(Extracted data entries)
· · · · ·
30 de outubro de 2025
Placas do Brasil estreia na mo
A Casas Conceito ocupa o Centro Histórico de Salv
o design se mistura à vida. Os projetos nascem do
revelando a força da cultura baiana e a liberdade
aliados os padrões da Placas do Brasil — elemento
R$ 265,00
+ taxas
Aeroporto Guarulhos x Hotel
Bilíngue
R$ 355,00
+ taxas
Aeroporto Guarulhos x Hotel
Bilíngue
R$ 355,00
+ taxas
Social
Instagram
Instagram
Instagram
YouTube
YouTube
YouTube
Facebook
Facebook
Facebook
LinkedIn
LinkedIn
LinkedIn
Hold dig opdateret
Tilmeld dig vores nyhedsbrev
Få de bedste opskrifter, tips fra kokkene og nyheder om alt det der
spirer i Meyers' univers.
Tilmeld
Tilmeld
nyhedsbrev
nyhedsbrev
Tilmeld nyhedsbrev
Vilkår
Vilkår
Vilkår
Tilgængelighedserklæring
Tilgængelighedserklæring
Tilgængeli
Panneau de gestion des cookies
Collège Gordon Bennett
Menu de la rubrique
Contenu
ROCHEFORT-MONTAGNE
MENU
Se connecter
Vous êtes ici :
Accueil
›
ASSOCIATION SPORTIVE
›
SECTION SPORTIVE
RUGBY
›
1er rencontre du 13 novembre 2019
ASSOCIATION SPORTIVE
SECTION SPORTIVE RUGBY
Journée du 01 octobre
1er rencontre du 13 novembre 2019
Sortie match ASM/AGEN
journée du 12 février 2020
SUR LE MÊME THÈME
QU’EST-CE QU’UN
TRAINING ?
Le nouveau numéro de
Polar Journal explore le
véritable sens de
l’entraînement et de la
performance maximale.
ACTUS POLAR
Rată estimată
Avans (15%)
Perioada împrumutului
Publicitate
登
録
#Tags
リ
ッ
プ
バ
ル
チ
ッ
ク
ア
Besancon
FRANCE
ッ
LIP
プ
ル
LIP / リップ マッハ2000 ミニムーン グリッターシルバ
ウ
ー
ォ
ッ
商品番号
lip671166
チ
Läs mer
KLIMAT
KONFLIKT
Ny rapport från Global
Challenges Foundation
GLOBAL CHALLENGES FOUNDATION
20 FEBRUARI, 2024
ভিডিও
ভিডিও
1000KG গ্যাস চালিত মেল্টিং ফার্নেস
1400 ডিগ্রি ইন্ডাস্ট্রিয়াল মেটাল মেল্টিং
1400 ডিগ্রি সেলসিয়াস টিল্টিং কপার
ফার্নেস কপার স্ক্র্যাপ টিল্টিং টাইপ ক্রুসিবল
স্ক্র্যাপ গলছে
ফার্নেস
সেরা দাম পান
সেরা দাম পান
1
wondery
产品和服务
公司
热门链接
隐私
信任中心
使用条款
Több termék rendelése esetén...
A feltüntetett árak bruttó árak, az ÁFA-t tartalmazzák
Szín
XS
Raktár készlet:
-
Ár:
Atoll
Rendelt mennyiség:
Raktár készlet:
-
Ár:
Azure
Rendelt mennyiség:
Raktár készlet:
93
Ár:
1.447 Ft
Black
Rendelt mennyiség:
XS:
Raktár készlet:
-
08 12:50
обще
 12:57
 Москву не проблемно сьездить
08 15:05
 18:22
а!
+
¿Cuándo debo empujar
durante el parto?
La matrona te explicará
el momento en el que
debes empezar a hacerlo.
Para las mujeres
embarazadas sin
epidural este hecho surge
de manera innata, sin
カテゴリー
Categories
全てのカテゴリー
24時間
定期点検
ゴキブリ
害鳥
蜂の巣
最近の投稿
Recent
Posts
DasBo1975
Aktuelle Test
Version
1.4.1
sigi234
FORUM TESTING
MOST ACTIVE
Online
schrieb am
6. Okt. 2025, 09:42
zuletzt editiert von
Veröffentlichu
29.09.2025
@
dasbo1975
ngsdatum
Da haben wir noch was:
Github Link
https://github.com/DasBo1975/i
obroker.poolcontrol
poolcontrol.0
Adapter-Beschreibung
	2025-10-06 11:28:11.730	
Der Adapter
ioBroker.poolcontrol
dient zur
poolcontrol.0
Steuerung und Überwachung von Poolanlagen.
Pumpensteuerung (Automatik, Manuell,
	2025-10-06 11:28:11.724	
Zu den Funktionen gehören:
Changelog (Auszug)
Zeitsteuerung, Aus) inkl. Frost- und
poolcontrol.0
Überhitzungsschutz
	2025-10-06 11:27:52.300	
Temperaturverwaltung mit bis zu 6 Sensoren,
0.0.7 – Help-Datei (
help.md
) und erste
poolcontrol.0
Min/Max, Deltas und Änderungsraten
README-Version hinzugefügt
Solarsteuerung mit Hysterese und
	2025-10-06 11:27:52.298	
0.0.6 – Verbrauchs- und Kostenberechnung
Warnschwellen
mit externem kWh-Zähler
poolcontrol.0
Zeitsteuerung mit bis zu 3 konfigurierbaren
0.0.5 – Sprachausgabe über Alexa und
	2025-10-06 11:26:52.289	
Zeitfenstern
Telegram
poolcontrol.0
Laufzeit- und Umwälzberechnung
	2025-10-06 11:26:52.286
· · · · ·
Exercise brief: Reproduce all entries exactly, leaving each one whole.

Response box:
30 de outubro de 2025
Placas do Brasil estreia na mo
A Casas Conceito ocupa o Centro Histórico de Salv
o design se mistura à vida. Os projetos nascem do
revelando a força da cultura baiana e a liberdade
aliados os padrões da Placas do Brasil — elemento
R$ 265,00
+ taxas
Aeroporto Guarulhos x Hotel
Bilíngue
R$ 355,00
+ taxas
Aeroporto Guarulhos x Hotel
Bilíngue
R$ 355,00
+ taxas
Social
Instagram
Instagram
Instagram
YouTube
YouTube
YouTube
Facebook
Facebook
Facebook
LinkedIn
LinkedIn
LinkedIn
Hold dig opdateret
Tilmeld dig vores nyhedsbrev
Få de bedste opskrifter, tips fra kokkene og nyheder om alt det der
spirer i Meyers' univers.
Tilmeld
Tilmeld
nyhedsbrev
nyhedsbrev
Tilmeld nyhedsbrev
Vilkår
Vilkår
Vilkår
Tilgængelighedserklæring
Tilgængelighedserklæring
Tilgængeli
Panneau de gestion des cookies
Collège Gordon Bennett
Menu de la rubrique
Contenu
ROCHEFORT-MONTAGNE
MENU
Se connecter
Vous êtes ici :
Accueil
›
ASSOCIATION SPORTIVE
›
SECTION SPORTIVE
RUGBY
›
1er rencontre du 13 novembre 2019
ASSOCIATION SPORTIVE
SECTION SPORTIVE RUGBY
Journée du 01 octobre
1er rencontre du 13 novembre 2019
Sortie match ASM/AGEN
journée du 12 février 2020
SUR LE MÊME THÈME
QU’EST-CE QU’UN
TRAINING ?
Le nouveau numéro de
Polar Journal explore le
véritable sens de
l’entraînement et de la
performance maximale.
ACTUS POLAR
Rată estimată
Avans (15%)
Perioada împrumutului
Publicitate
登
録
#Tags
リ
ッ
プ
バ
ル
チ
ッ
ク
ア
Besancon
FRANCE
ッ
LIP
プ
ル
LIP / リップ マッハ2000 ミニムーン グリッターシルバ
ウ
ー
ォ
ッ
商品番号
lip671166
チ
Läs mer
KLIMAT
KONFLIKT
Ny rapport från Global
Challenges Foundation
GLOBAL CHALLENGES FOUNDATION
20 FEBRUARI, 2024
ভিডিও
ভিডিও
1000KG গ্যাস চালিত মেল্টিং ফার্নেস
1400 ডিগ্রি ইন্ডাস্ট্রিয়াল মেটাল মেল্টিং
1400 ডিগ্রি সেলসিয়াস টিল্টিং কপার
ফার্নেস কপার স্ক্র্যাপ টিল্টিং টাইপ ক্রুসিবল
স্ক্র্যাপ গলছে
ফার্নেস
সেরা দাম পান
সেরা দাম পান
1
wondery
产品和服务
公司
热门链接
隐私
信任中心
使用条款
Több termék rendelése esetén...
A feltüntetett árak bruttó árak, az ÁFA-t tartalmazzák
Szín
XS
Raktár készlet:
-
Ár:
Atoll
Rendelt mennyiség:
Raktár készlet:
-
Ár:
Azure
Rendelt mennyiség:
Raktár készlet:
93
Ár:
1.447 Ft
Black
Rendelt mennyiség:
XS:
Raktár készlet:
-
08 12:50
обще
 12:57
 Москву не проблемно сьездить
08 15:05
 18:22
а!
+
¿Cuándo debo empujar
durante el parto?
La matrona te explicará
el momento en el que
debes empezar a hacerlo.
Para las mujeres
embarazadas sin
epidural este hecho surge
de manera innata, sin
カテゴリー
Categories
全てのカテゴリー
24時間
定期点検
ゴキブリ
害鳥
蜂の巣
最近の投稿
Recent
Posts
DasBo1975
Aktuelle Test
Version
1.4.1
sigi234
FORUM TESTING
MOST ACTIVE
Online
schrieb am
6. Okt. 2025, 09:42
zuletzt editiert von
Veröffentlichu
29.09.2025
@
dasbo1975
ngsdatum
Da haben wir noch was:
Github Link
https://github.com/DasBo1975/i
obroker.poolcontrol
poolcontrol.0
Adapter-Beschreibung
	2025-10-06 11:28:11.730	
Der Adapter
ioBroker.poolcontrol
dient zur
poolcontrol.0
Steuerung und Überwachung von Poolanlagen.
Pumpensteuerung (Automatik, Manuell,
	2025-10-06 11:28:11.724	
Zu den Funktionen gehören:
Changelog (Auszug)
Zeitsteuerung, Aus) inkl. Frost- und
poolcontrol.0
Überhitzungsschutz
	2025-10-06 11:27:52.300	
Temperaturverwaltung mit bis zu 6 Sensoren,
0.0.7 – Help-Datei (
help.md
) und erste
poolcontrol.0
Min/Max, Deltas und Änderungsraten
README-Version hinzugefügt
Solarsteuerung mit Hysterese und
	2025-10-06 11:27:52.298	
0.0.6 – Verbrauchs- und Kostenberechnung
Warnschwellen
mit externem kWh-Zähler
poolcontrol.0
Zeitsteuerung mit bis zu 3 konfigurierbaren
0.0.5 – Sprachausgabe über Alexa und
	2025-10-06 11:26:52.289	
Zeitfenstern
Telegram
poolcontrol.0
Laufzeit- und Umwälzberechnung
	2025-10-06 11:26:52.286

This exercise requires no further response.